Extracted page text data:

++++++

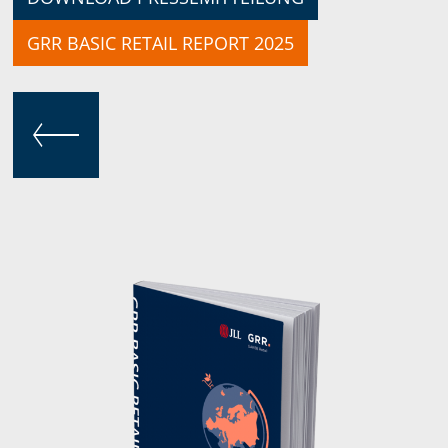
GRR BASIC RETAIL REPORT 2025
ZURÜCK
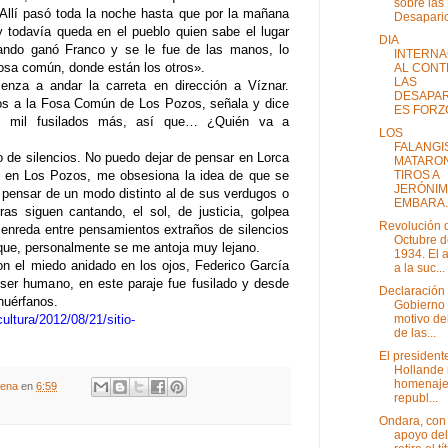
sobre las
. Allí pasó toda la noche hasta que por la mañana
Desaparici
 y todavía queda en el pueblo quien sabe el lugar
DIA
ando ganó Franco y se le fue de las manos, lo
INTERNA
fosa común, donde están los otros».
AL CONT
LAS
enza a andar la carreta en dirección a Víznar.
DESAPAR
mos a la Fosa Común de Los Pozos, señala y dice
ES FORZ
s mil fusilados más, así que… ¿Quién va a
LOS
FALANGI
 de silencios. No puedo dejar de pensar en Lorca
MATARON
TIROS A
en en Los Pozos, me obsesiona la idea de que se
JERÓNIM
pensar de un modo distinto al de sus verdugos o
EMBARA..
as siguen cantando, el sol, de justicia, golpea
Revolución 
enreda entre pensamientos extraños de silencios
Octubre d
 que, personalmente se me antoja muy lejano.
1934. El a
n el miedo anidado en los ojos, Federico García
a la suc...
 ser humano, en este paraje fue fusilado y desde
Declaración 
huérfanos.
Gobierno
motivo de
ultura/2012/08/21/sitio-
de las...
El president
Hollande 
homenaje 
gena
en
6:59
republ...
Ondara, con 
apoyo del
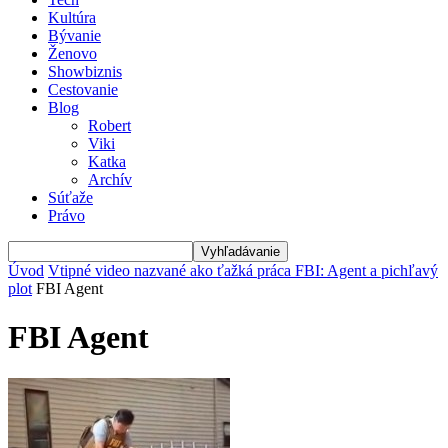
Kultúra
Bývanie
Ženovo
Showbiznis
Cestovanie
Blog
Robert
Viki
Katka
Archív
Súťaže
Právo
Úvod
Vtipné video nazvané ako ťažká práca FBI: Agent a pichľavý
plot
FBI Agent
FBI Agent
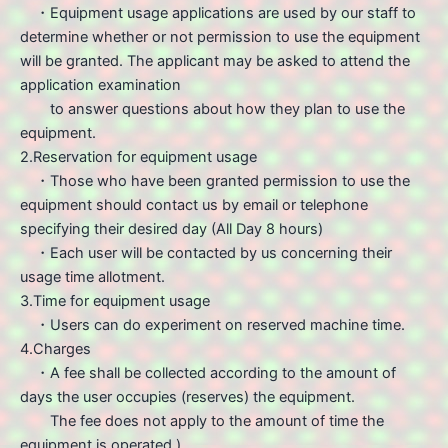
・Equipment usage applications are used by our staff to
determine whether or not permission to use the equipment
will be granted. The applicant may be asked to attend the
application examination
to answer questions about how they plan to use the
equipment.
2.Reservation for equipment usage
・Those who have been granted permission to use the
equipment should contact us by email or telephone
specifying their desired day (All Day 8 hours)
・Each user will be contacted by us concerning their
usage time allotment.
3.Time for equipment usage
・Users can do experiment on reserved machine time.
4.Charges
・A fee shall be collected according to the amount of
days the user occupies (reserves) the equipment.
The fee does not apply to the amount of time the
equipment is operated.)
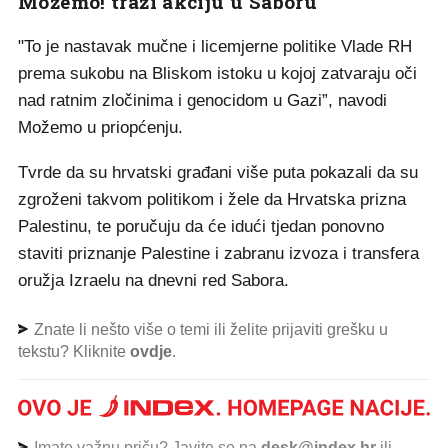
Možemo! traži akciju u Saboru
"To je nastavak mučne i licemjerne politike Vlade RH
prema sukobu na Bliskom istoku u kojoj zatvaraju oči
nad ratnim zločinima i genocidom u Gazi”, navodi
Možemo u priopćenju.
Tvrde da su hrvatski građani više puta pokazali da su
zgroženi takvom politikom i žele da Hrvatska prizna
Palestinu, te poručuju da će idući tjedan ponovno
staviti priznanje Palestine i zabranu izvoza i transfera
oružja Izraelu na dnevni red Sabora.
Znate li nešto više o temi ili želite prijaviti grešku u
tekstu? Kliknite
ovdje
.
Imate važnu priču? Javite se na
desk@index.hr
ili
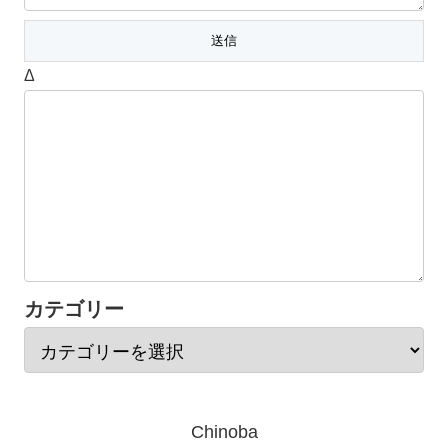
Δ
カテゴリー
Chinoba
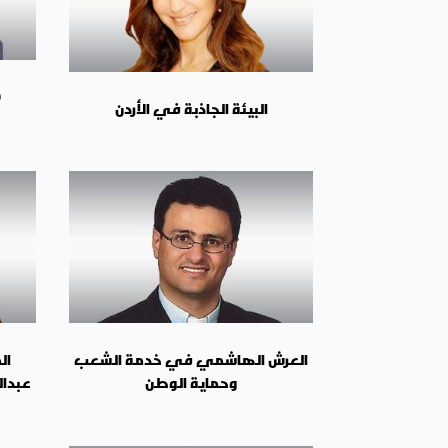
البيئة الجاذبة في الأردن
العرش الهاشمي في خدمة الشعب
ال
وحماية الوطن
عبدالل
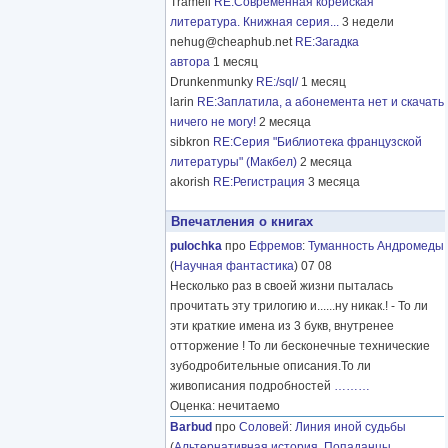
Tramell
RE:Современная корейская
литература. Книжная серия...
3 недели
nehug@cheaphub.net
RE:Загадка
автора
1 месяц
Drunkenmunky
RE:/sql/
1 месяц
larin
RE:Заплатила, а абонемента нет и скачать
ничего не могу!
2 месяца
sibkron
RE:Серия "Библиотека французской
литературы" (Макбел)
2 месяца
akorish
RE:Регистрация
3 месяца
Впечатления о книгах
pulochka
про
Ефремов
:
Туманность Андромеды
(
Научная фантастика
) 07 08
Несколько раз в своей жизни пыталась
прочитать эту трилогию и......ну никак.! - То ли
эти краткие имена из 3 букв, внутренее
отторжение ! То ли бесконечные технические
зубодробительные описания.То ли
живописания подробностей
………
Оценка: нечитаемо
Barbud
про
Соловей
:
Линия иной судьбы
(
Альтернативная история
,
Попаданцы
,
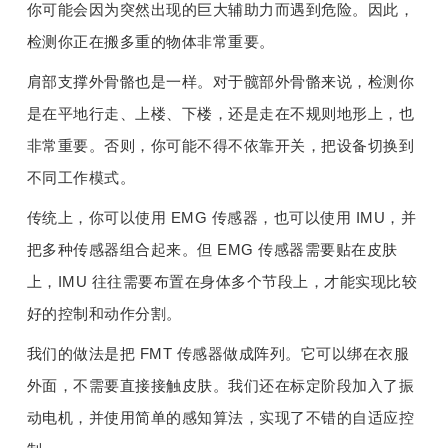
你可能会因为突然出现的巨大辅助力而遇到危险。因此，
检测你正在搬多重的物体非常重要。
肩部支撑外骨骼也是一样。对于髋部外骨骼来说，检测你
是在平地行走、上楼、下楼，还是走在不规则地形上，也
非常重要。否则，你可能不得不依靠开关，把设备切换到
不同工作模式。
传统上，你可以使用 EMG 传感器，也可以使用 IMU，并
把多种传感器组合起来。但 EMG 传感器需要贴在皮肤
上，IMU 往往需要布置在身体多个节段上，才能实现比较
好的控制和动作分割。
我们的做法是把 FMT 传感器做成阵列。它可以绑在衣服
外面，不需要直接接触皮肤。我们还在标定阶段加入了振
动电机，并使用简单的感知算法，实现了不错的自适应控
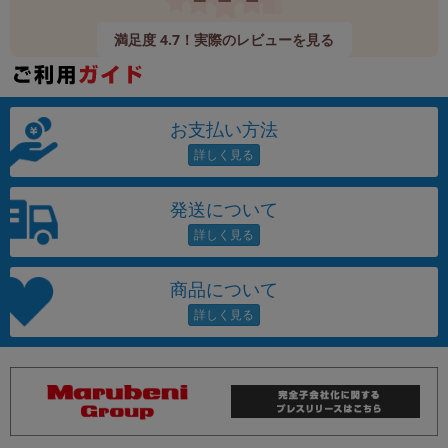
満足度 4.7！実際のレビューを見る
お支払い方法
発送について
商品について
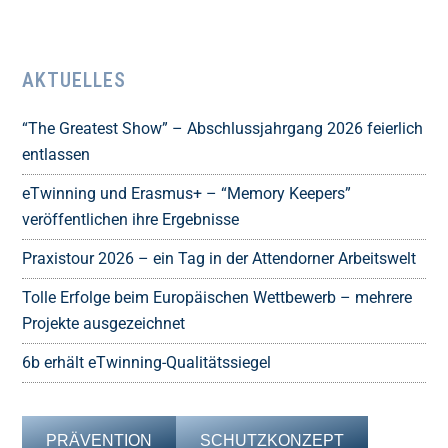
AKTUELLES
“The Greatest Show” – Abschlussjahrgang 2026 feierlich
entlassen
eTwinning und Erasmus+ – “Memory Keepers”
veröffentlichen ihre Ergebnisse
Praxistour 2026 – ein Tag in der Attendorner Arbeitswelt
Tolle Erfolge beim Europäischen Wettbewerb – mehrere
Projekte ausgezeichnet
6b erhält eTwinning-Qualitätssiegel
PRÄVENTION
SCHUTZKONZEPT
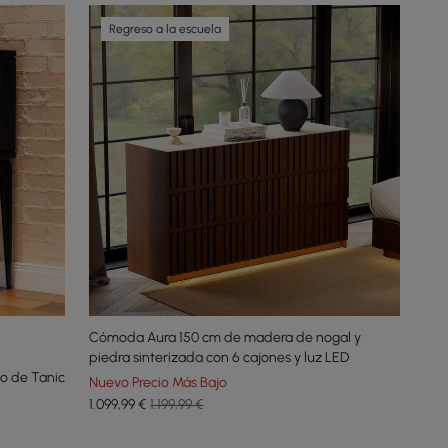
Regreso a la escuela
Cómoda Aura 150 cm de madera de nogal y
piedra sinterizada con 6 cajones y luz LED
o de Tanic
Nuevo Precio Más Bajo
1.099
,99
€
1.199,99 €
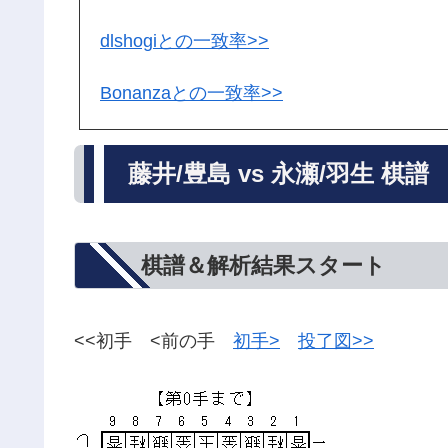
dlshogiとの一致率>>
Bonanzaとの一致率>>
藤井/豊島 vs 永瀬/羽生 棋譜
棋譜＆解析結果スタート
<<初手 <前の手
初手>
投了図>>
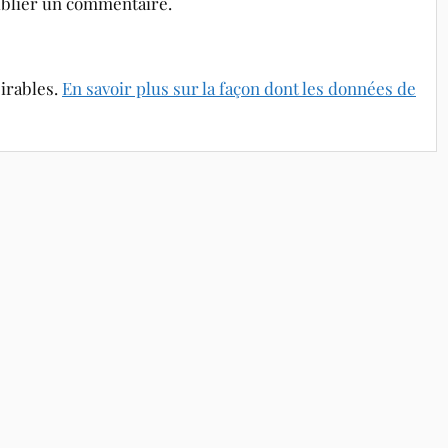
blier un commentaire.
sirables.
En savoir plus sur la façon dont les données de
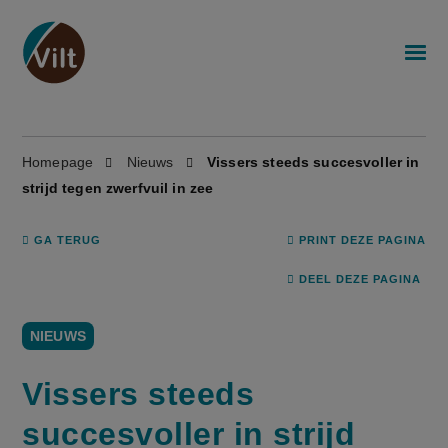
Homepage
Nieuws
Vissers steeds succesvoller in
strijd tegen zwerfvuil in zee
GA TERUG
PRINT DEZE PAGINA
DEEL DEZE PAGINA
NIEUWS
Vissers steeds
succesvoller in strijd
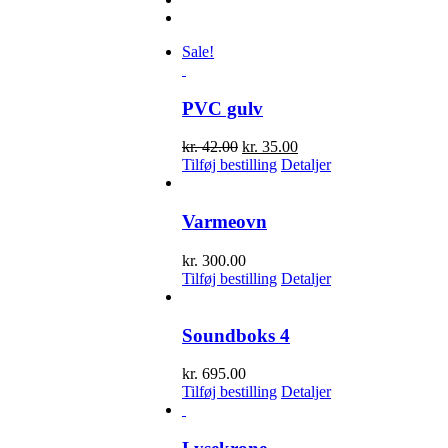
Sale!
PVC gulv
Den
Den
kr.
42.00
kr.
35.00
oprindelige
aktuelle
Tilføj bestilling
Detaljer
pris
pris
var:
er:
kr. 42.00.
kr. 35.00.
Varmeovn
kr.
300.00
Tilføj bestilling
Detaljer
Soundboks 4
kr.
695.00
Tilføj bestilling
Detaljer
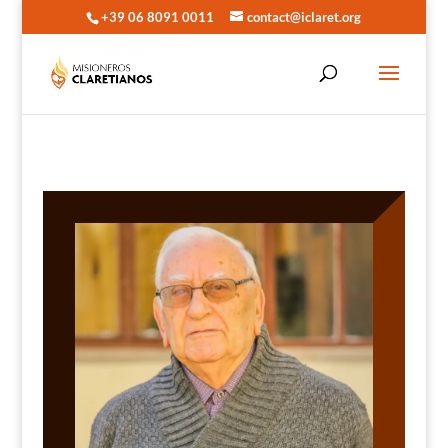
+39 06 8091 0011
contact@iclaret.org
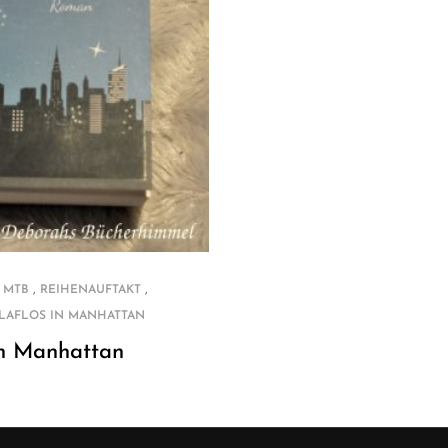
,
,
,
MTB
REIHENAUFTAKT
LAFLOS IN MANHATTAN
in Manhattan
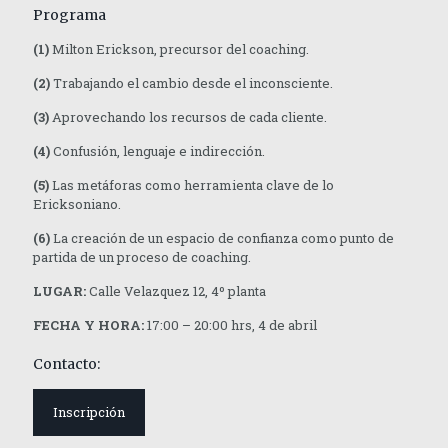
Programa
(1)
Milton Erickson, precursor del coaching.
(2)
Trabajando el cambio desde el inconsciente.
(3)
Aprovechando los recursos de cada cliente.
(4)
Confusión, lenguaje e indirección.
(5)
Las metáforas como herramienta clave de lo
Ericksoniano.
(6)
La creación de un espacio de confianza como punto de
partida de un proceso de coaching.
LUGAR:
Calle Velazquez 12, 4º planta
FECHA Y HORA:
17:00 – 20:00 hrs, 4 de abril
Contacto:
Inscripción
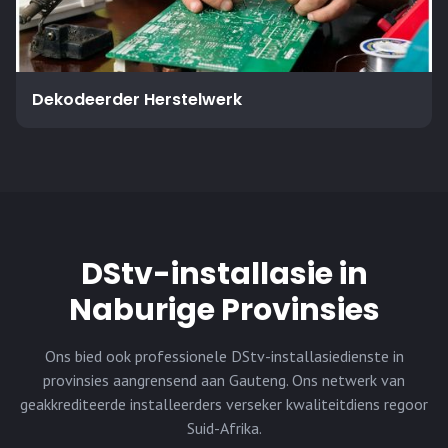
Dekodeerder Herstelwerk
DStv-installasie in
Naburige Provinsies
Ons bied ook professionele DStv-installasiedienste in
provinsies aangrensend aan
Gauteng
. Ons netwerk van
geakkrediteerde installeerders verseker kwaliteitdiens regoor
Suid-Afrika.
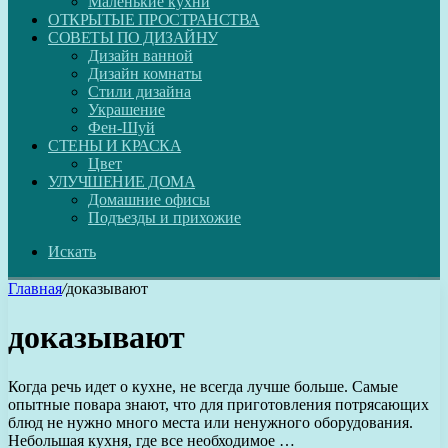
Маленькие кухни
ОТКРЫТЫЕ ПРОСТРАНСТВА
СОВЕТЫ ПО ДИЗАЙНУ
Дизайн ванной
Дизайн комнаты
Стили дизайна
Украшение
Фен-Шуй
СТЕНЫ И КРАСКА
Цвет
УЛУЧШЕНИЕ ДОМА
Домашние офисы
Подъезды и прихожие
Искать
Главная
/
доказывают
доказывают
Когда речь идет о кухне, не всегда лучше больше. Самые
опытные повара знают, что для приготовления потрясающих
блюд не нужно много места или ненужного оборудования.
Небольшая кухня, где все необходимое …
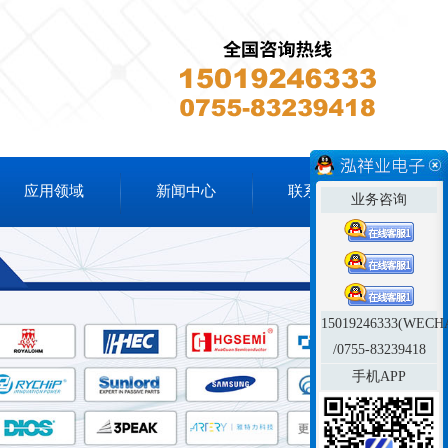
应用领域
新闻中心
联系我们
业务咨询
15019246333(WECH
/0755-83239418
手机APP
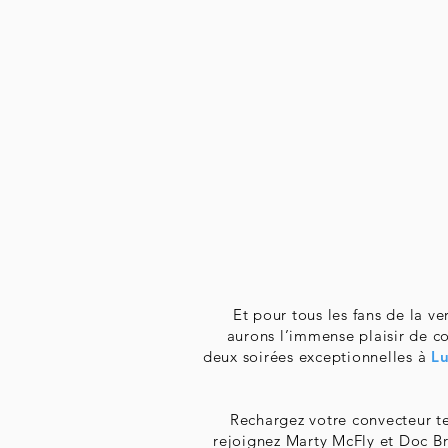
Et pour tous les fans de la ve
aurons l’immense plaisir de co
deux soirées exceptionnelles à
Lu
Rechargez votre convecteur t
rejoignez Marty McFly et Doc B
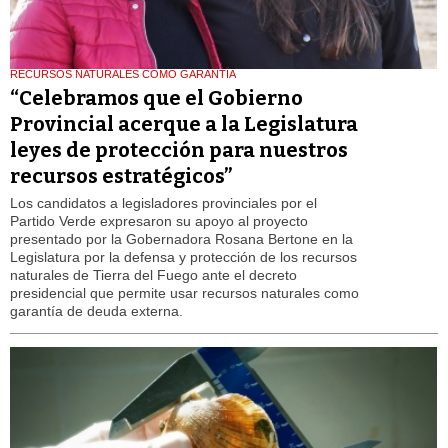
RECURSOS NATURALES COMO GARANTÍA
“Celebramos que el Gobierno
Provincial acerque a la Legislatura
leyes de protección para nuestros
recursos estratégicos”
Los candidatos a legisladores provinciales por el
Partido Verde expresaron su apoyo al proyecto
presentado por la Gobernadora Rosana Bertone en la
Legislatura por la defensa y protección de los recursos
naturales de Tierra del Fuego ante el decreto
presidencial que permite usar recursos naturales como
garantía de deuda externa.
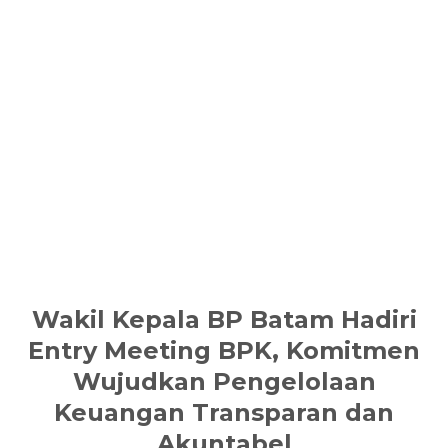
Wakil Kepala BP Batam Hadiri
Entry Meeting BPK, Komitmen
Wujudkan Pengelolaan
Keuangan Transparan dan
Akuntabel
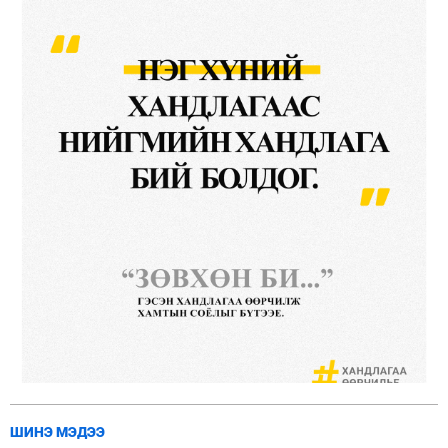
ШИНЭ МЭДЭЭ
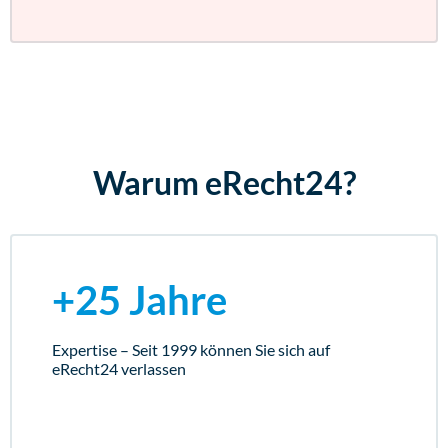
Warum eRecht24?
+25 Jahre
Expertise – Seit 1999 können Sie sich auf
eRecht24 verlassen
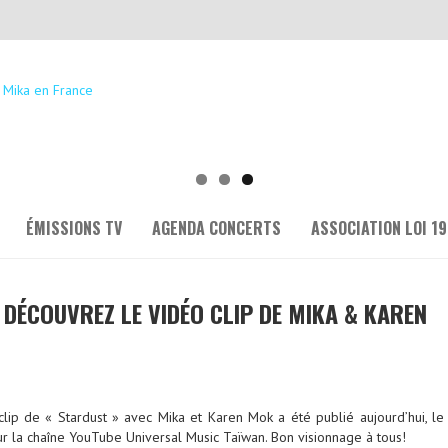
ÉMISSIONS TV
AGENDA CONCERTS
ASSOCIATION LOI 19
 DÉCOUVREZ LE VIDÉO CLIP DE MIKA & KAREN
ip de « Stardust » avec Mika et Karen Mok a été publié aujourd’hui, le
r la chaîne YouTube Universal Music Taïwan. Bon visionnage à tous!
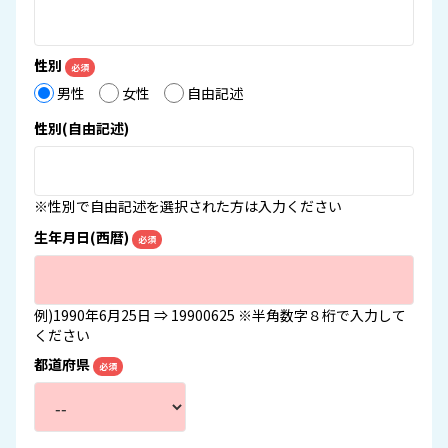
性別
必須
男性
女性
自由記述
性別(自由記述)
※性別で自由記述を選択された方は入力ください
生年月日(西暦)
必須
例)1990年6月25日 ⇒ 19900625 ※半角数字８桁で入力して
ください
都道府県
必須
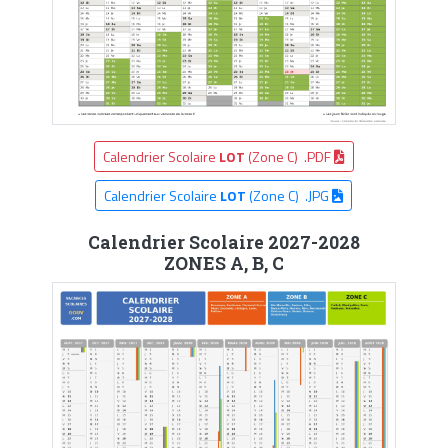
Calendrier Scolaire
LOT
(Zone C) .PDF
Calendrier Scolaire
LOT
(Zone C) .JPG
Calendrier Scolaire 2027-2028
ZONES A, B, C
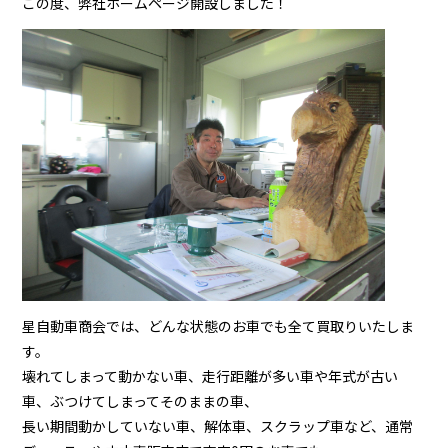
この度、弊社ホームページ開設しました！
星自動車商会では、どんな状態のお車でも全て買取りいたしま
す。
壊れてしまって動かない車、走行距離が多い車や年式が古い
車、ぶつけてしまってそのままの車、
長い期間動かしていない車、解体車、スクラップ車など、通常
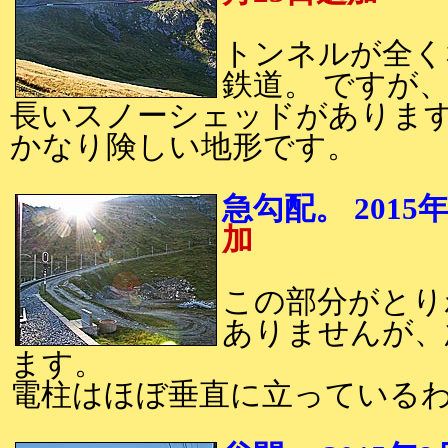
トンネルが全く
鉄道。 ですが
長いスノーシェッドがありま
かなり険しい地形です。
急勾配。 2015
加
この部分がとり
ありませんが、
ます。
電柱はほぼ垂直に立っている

++++++

Look through the data above for the word "DStv". Report each line where it occurs.

Solution for this exercise:
DStv-installasie in
Ons bied ook professionele DStv-installasiedienste in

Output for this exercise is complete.